*Supplied material*:

• • • •

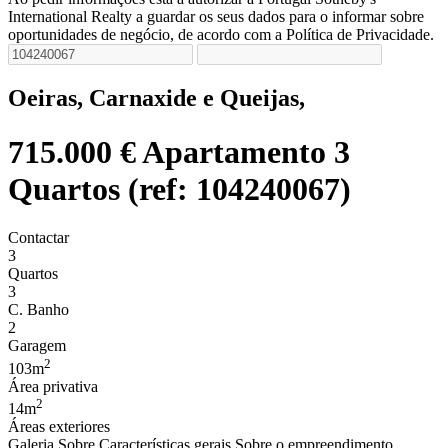
International Realty a guardar os seus dados para o informar sobre
oportunidades de negócio, de acordo com a Política de Privacidade.
Oeiras, Carnaxide e Queijas,
715.000 €
Apartamento 3
Quartos (ref: 104240067)
Contactar
3
Quartos
3
C. Banho
2
Garagem
2
103m
Área privativa
2
14m
Áreas exteriores
Galeria
Sobre
Características gerais
Sobre o empreendimento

• • • •

*What you have to do*: What is wanted is the listing, written out exactly, with each picture removed.

*Result for this exercise*:
International Realty a guardar os seus dados para o informar sobre
oportunidades de negócio, de acordo com a Política de Privacidade.
Oeiras, Carnaxide e Queijas,
715.000 €
Apartamento 3
Quartos (ref: 104240067)
Contactar
3
Quartos
3
C. Banho
2
Garagem
2
103m
Área privativa
2
14m
Áreas exteriores
Galeria
Sobre
Características gerais
Sobre o empreendimento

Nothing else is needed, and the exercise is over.